Two parts as background. There is a dispersive aggregation model that explains why fields have such a wide range in size. The dispersive discovery model explains how we find those fields, and that the order does not really depend on size, and is random as you inferred, which is contrary to conventional wisdom. This strengthens the argument because it puts a conservative and optimistic bound on still finding large fields. So for the cornucopians, they can still wish away that large fields will be found, yet they will be less likely to find these then the smaller fields, which in turn are being found at a diminishing rate. This is also supported by the data, see Figure 8.2, where the order of the largest fields appears almost completely random. Sam Foucher made this graph and it is an eye-opener because people just assume differently. My analogy to this is that it is just as difficult to find a needle in a stadium-sized haystack than it is to find a crowbar, even though the crowbar is thousands of times the volume. And then with technology advancements, it becomes essentially equally easy to find either, you just have to complete a thorough search.

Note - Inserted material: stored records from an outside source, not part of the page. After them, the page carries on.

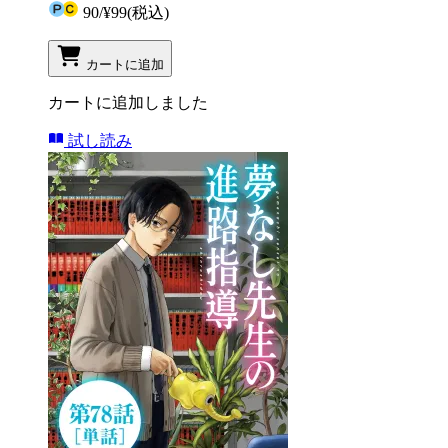
90
/
¥99
(税込)
カートに追加
カートに追加しました
試し読み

Your discussion refers to the concept of “stocks and flows” without ever using that terminology, but for me, the terminology is useful.

Stocks and flows is covered by the Oil Shock model. No one to my knowledge has ever tried doing this before so I had to make up my own terminology based on probability flow rates. I do try to separate the various stocks so that my last estimates of global production only included crude, as I knew the pesky lower-grade forms of liquid would start to emerge. This has happened recently as you see LNG fractions increasing from Rune's data in this thread.

Reserve growth is an issue I dealt with in my failed petition to have the USGS withdraw their 2000 report.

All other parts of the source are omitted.